"Layar tak pernah mati, data terus mengalir dari Madinah," kata Ihabul.
Mahasiswa asal Brebes ini ahli melacak bus yang tersesat atau terlambat.
Puncak arus terjadi saat 20 kloter/hari tiba di Makkah.
Setiap kloter biasanya diangkut 5-7 bus besar.
Sistem masih semi digital dengan banyak input manual.
"Data di kertas sering berubah, harus terus diupdate," kata mahasiswa Pascasarjana Jurusan Sejarah Kodifikasi Hadis Universitas Alawiyyin Maroko ini.
Checker di Madinah menjadi ujung tombak verifikasi data.
Mereka berkoordinasi dengan Daker Bandara dan operator bus.
Kasus bus salah turunkan jemaah kerap terjadi.
"Tadi bilang sudah sampai, ternyata salah hotel," cerita Ihabul.

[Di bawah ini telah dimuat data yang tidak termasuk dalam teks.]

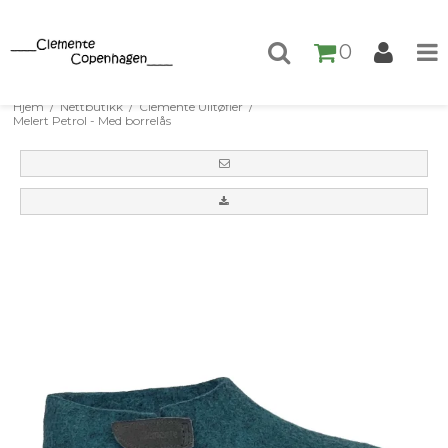
0
Hjem
/
Nettbutikk
/
Clemente Ulltøfler
/
Melert Petrol - Med borrelås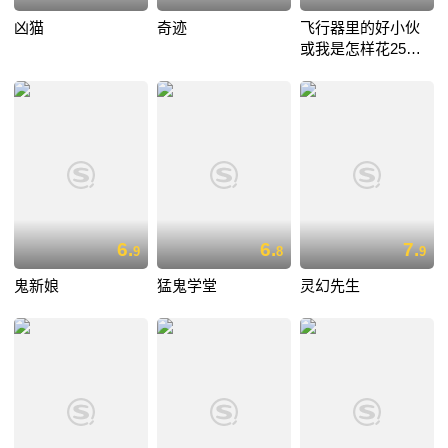
凶猫
奇迹
飞行器里的好小伙
或我是怎样花25小
时11分从伦敦飞到
巴黎
6.
6.
7.
9
8
9
鬼新娘
猛鬼学堂
灵幻先生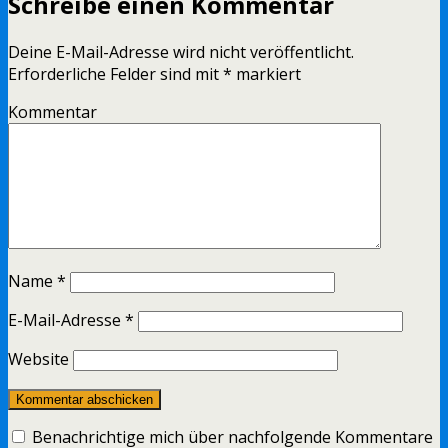
Schreibe einen Kommentar
Deine E-Mail-Adresse wird nicht veröffentlicht.
Erforderliche Felder sind mit
*
markiert
Kommentar
Name
*
E-Mail-Adresse
*
Website
Benachrichtige mich über nachfolgende Kommentare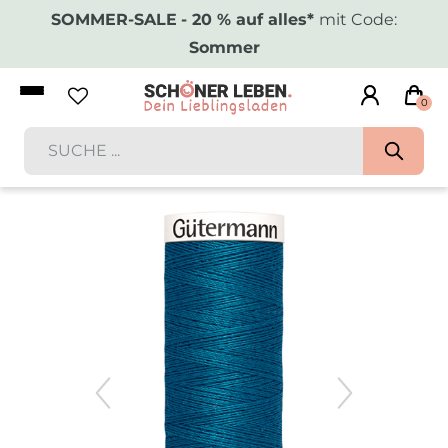
SOMMER-SALE
- 20 % auf alles*
mit Code:
Sommer
0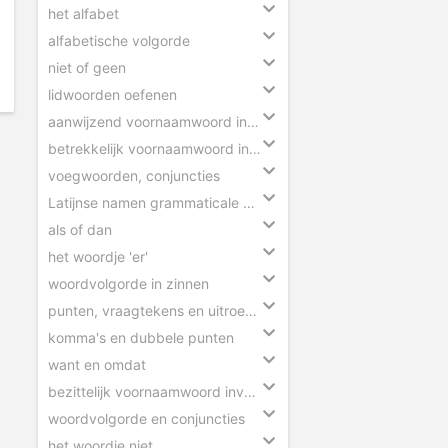
het alfabet
alfabetische volgorde
niet of geen
lidwoorden oefenen
aanwijzend voornaamwoord invullen
betrekkelijk voornaamwoord invullen
voegwoorden, conjuncties
Latijnse namen grammaticale begrippen
als of dan
het woordje 'er'
woordvolgorde in zinnen
punten, vraagtekens en uitroeptekens
komma's en dubbele punten
want en omdat
bezittelijk voornaamwoord invullen
woordvolgorde en conjuncties
het woordje niet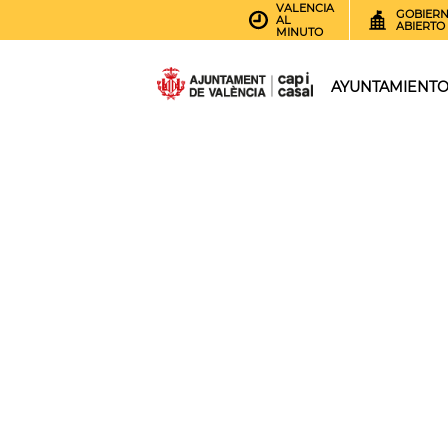
VALENCIA
GOBIER
AL
ABIERTO
MINUTO
AYUNTAMIENT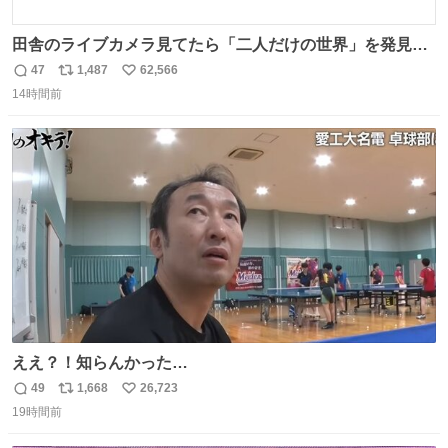
田舎のライブカメラ見てたら「二人だけの世界」を発見し
た
47
1,487
62,566
返
リ
い
14時間前
信
ポ
い
数
ス
ね
ト
数
数
ええ？！知らんかった…
49
1,668
26,723
返
リ
い
19時間前
信
ポ
い
数
ス
ね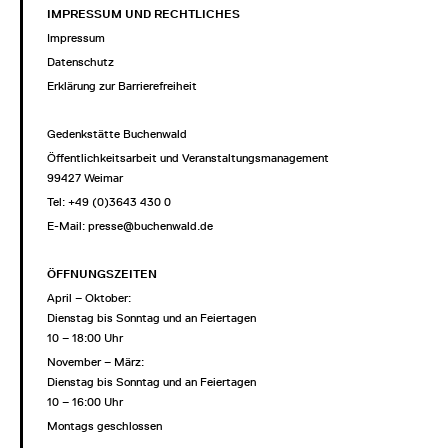
IMPRESSUM UND RECHTLICHES
Impressum
Datenschutz
Erklärung zur Barrierefreiheit
Gedenkstätte Buchenwald
Öffentlichkeitsarbeit und Veranstaltungsmanagement
99427 Weimar
Tel: +49 (0)3643 430 0
E-Mail:
presse@buchenwald.de
ÖFFNUNGSZEITEN
April – Oktober:
Dienstag bis Sonntag und an Feiertagen
10 – 18:00 Uhr
November – März:
Dienstag bis Sonntag und an Feiertagen
10 – 16:00 Uhr
Montags geschlossen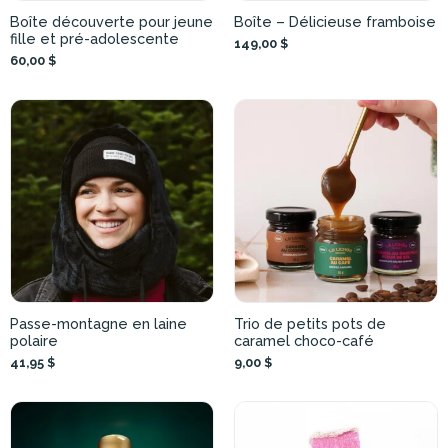
Boîte découverte pour jeune
Boîte – Délicieuse framboise
fille et pré-adolescente
149,00 $
60,00 $
Passe-montagne en laine
Trio de petits pots de
polaire
caramel choco-café
41,95 $
9,00 $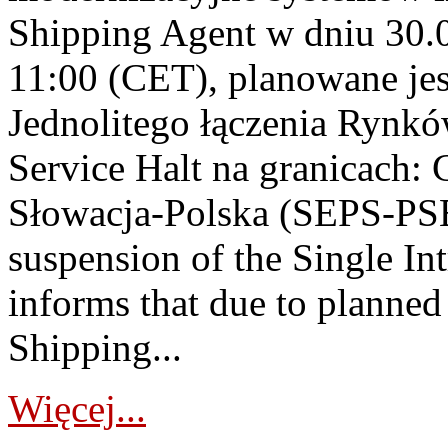
Shipping Agent w dniu 30.0
11:00 (CET), planowane jes
Jednolitego łączenia Rynkó
Service Halt na granicach:
Słowacja-Polska (SEPS-PS
suspension of the Single I
informs that due to plann
Shipping...
Więcej...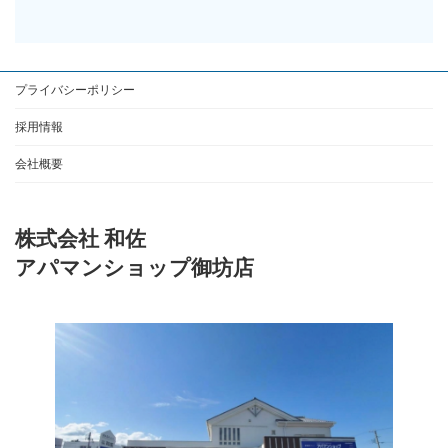
プライバシーポリシー
採用情報
会社概要
株式会社 和佐
アパマンショップ御坊店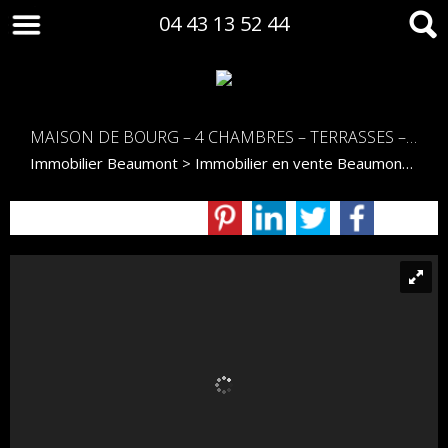
04 43 13 52 44
MAISON DE BOURG – 4 CHAMBRES – TERRASSES – CŒUR DE BEAUMONT
Immobilier Beaumont
>
Immobilier en vente Beaumont
>
Mai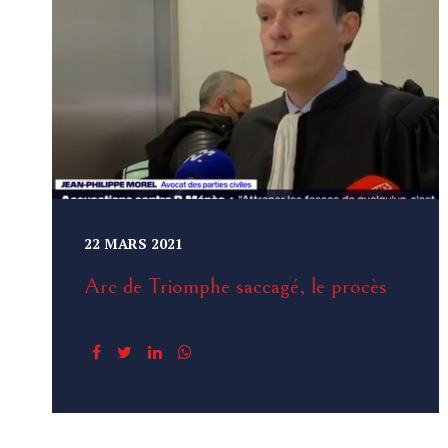
22 MARS 2021
Arc de Triomphe saccagé, le procès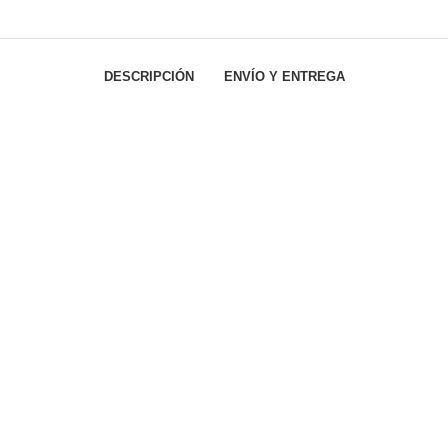
DESCRIPCIÓN
ENVÍO Y ENTREGA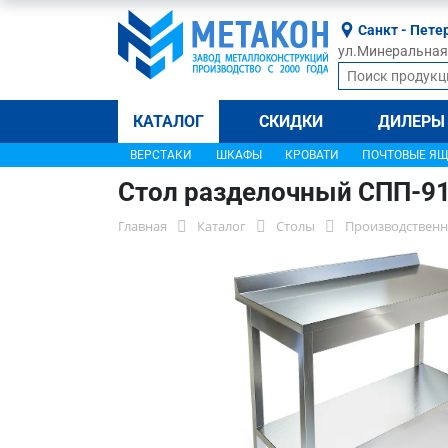
Санкт - Пете
ул.Минеральная, 
КАТАЛОГ
СКИДКИ
ДИЛЕРЫ
ВЕРСТАКИ
ШКАФЫ
КРОВАТИ
ПОЧТОВЫЕ Я
Стол разделочный СПП-9
Главная
Каталог
Столы
Производственн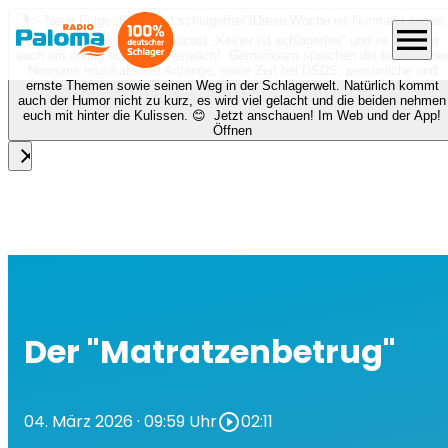
🎙️✨ Neue Folge „Keiner ist schlagerfrei“!
Diese Woche ist Norman Langen
menu
bei Nora zu Gast beim Podcast „Keiner ist schlagerfrei“ und es erwartet
euch ein richtig schönes Gespräch! Gemeinsam sprechen die beiden über
Normans musikalische Anfänge, seine Zeit bei DSDS, persönliche und
ernste Themen sowie seinen Weg in der Schlagerwelt. Natürlich kommt
auch der Humor nicht zu kurz, es wird viel gelacht und die beiden nehmen
euch mit hinter die Kulissen. 😊 Jetzt anschauen! Im Web und der App!
Öffnen
close
Der "Matratzenbetrug"
04. März 2026
· 09:59 Uhr
play_circle_outline
02:11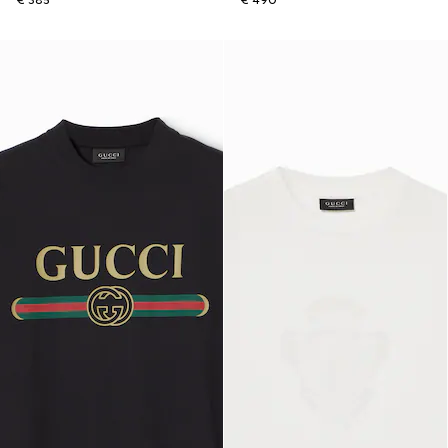
€ 385
€ 490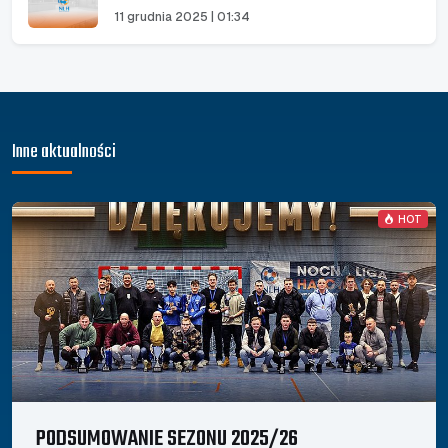
11 grudnia 2025 | 01:34
Inne aktualności
HOT
PODSUMOWANIE SEZONU 2025/26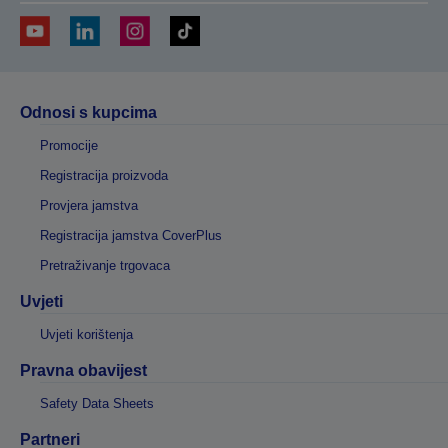
Odnosi s kupcima
Promocije
Registracija proizvoda
Provjera jamstva
Registracija jamstva CoverPlus
Pretraživanje trgovaca
Uvjeti
Uvjeti korištenja
Pravna obavijest
Safety Data Sheets
Partneri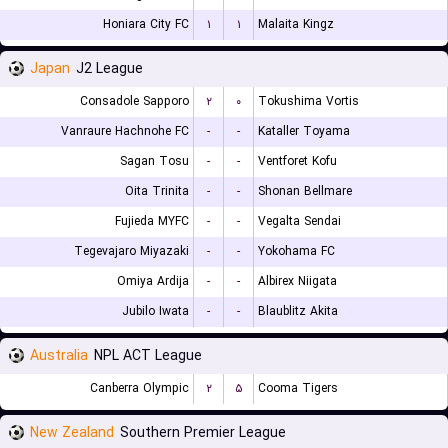
Honiara City FC
۱
۱
Malaita Kingz
Japan
J2 League
Consadole Sapporo
۲
۰
Tokushima Vortis
Vanraure Hachnohe FC
-
-
Kataller Toyama
Sagan Tosu
-
-
Ventforet Kofu
Oita Trinita
-
-
Shonan Bellmare
Fujieda MYFC
-
-
Vegalta Sendai
Tegevajaro Miyazaki
-
-
Yokohama FC
Omiya Ardija
-
-
Albirex Niigata
Jubilo Iwata
-
-
Blaublitz Akita
Australia
NPL ACT League
Canberra Olympic
۲
۵
Cooma Tigers
New Zealand
Southern Premier League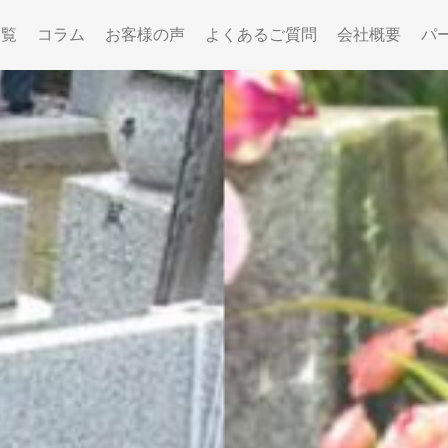
一覧
コラム
お客様の声
よくあるご質問
会社概要
パ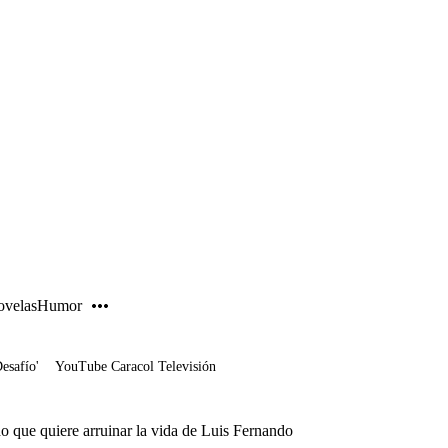
PUBLICIDAD
velas
Humor
Desafío'
YouTube Caracol Televisión
o que quiere arruinar la vida de Luis Fernando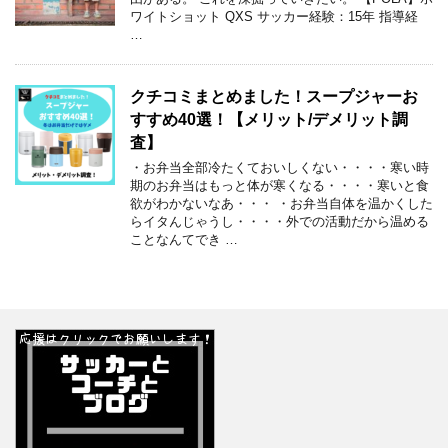
ワイトショット QXS サッカー経験：15年 指導経
…
クチコミまとめました！スープジャーお
すすめ40選！【メリット/デメリット調
査】
・お弁当全部冷たくておいしくない・・・・寒い時
期のお弁当はもっと体が寒くなる・・・・寒いと食
欲がわかないなあ・・・ ・お弁当自体を温かくした
らイタんじゃうし・・・・外での活動だから温める
ことなんてでき …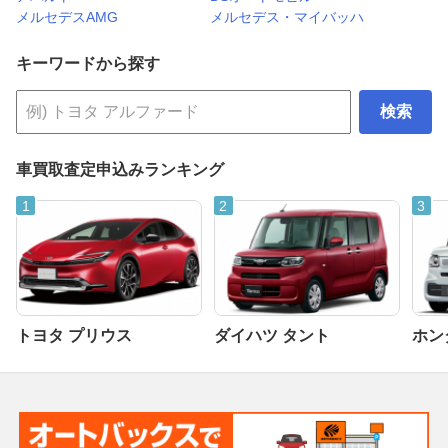
メルセデスAMG
メルセデス・マイバッハ
キーワードから探す
検索
車買取査定申込みランキング
トヨタ プリウス
ダイハツ タント
ホンダ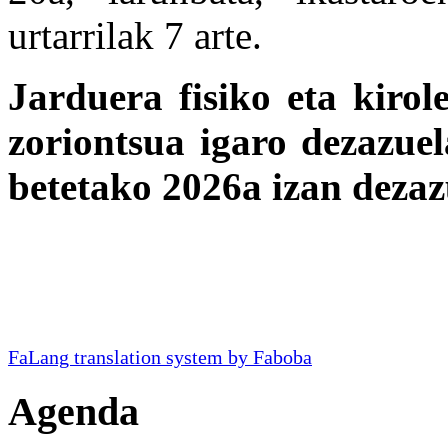
urtarrilak 7 arte.
Jarduera fisiko eta kirol
zoriontsua igaro dezazuel
betetako 2026a izan dezaz
FaLang translation system by Faboba
Agenda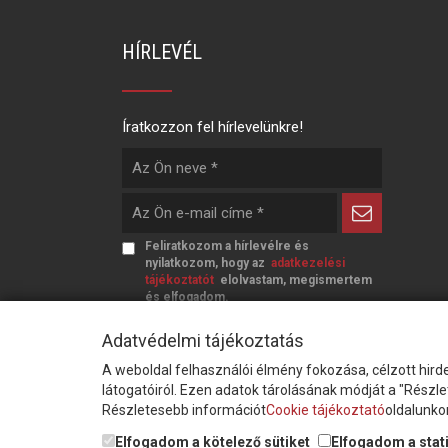
HÍRLEVÉL
Íratkozzon fel hírlevelünkre!
Feliratkozom a hírlevélre és
nyilatkozom, hogy az
adatkezelési
tájékoztatót
elolvastam, megismertem
és elfogadom.
Adatvédelmi tájékoztatás
A weboldal felhasználói élmény fokozása, célzott hirde
látogatóiról. Ezen adatok tárolásának módját a "Részl
Részletesebb információt
Cookie tájékoztató
oldalunkon
© Copyright Triász-Tömlő Kft. | Minden jog
Elfogadom a kötelező sütiket
Elfogadom a stati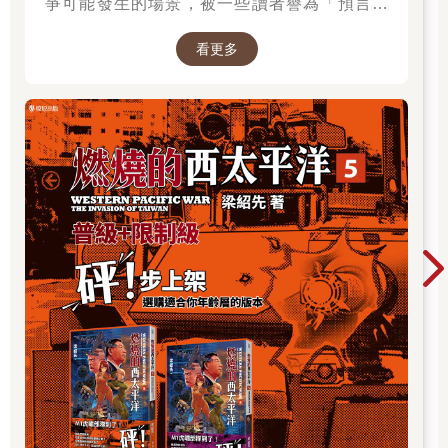
爭可能發生的場景，被一些讀者譽為「預言之
書」。 作者是退役少校梁紹先(毛球老師)，本作
看更多
品在CCC連載中。第五集為最新級數，買就抽作
者親簽書，詳細辦法請到書籍頁面查看。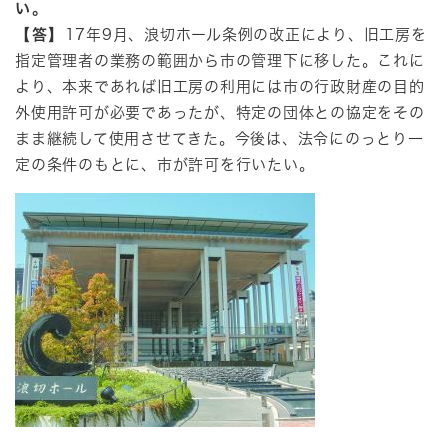
い。
【答】
17年9月、浪切ホール条例の改正により、旧工房を
指定管理者の業務の範囲から市の管理下に移した。これに
より、本来であれば旧工房の利用には市の行政財産の目的
外使用許可が必要であったが、特定の団体との協定をその
まま継続して使用させてきた。今後は、法令にのっとり一
定の条件のもとに、市が許可を行いたい。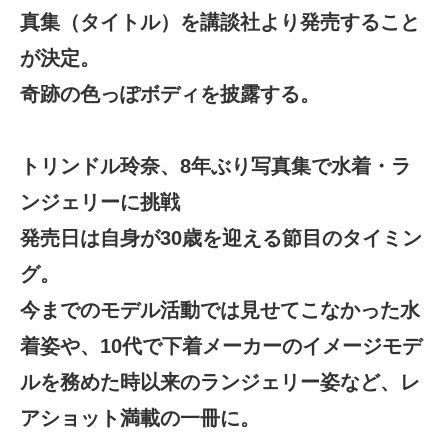
真集（タイトル）を講談社より発売すること
が決定。
奇跡の色っぽボディを披露する。
トリンドル玲奈、8年ぶり写真集で水着・ラ
ンジェリーに挑戦
発売日は自身が30歳を迎える節目のタイミン
グ。
今までのモデル活動では見せてこなかった水
着姿や、10代で下着メーカーのイメージモデ
ルを務めた時以来のランジェリー姿など、レ
アショット満載の一冊に。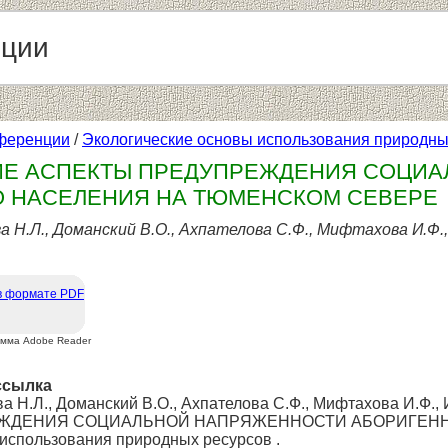
нции
ференции
/
Экологические основы использования природн
ИЕ АСПЕКТЫ ПРЕДУПРЕЖДЕНИЯ СОЦИ
 НАСЕЛЕНИЯ НА ТЮМЕНСКОМ СЕВЕРЕ
а Н.Л., Доманский В.О., Ахпателова С.Ф., Мифтахова И.Ф.
в формате PDF
амма Adobe Reader
ссылка
а Н.Л., Доманский В.О., Ахпателова С.Ф., Мифтахова И.
ЖДЕНИЯ СОЦИАЛЬНОЙ НАПРЯЖЕННОСТИ АБОРИГЕННО
использования природных ресурсов .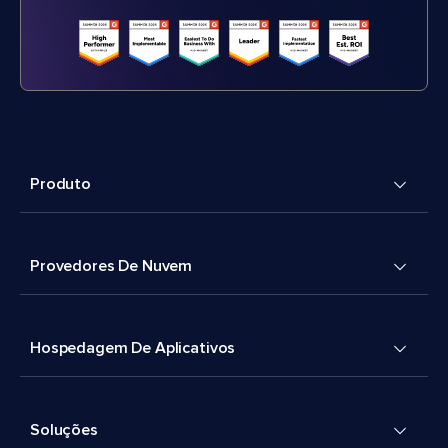
Produto
Provedores De Nuvem
Hospedagem De Aplicativos
Soluções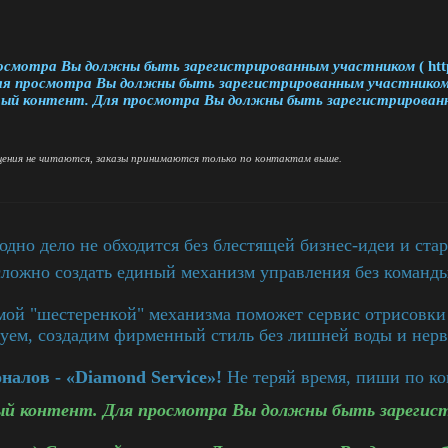
осмотра Вы должны быть зарегистрированным участником
( ht
я просмотра Вы должны быть зарегистрированным участнико
ый контент. Для просмотра Вы должны быть зарегистрирован
бщения не читаются, заказы принимаются только по контактам выше.
дно дело не обходится без блестящей бизнес-идеи и стар
сложно создать единый механизм управления без команды
амой "шестеренкой" механизма поможет сервис отрисовки
уем, создадим фирменный стиль без лишней воды и нерв
алов - «Diamond Service»!
Не теряй время, пиши по ко
й контент. Для просмотра Вы должны быть зарегис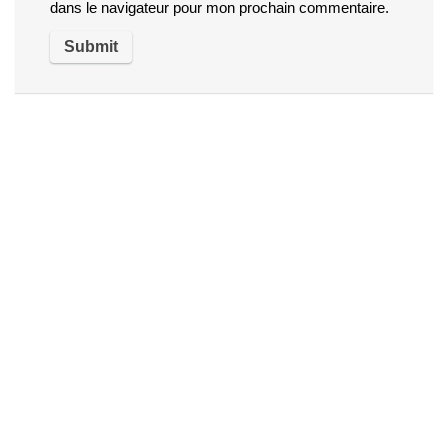
dans le navigateur pour mon prochain commentaire.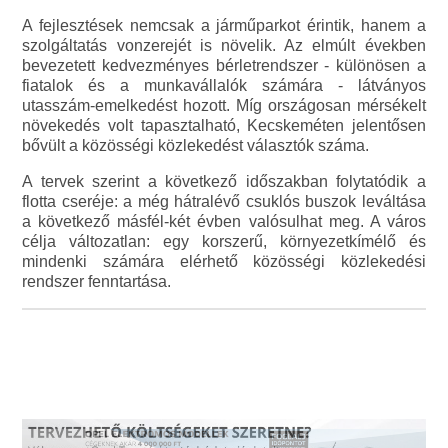
A fejlesztések nemcsak a járműparkot érintik, hanem a
szolgáltatás vonzerejét is növelik. Az elmúlt években
bevezetett kedvezményes bérletrendszer - különösen a
fiatalok és a munkavállalók számára - látványos
utasszám-emelkedést hozott. Míg országosan mérsékelt
növekedés volt tapasztalható, Kecskeméten jelentősen
bővült a közösségi közlekedést választók száma.
A tervek szerint a következő időszakban folytatódik a
flotta cseréje: a még hátralévő csuklós buszok leváltása
a következő másfél-két évben valósulhat meg. A város
célja változatlan: egy korszerű, környezetkímélő és
mindenki számára elérhető közösségi közlekedési
rendszer fenntartása.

Aplikasi Afaqy dan Idara Tracking membantu koreksi kesalahan.
Tim bisa langsung telepon sopir atau ketua rombongan.
10 perusahaan bus antarkota terhubung sistem ini.
5 operator Bus Shalawat juga dipantau real-time.
Setiap hari ada cerita unik dari perjalanan kloter.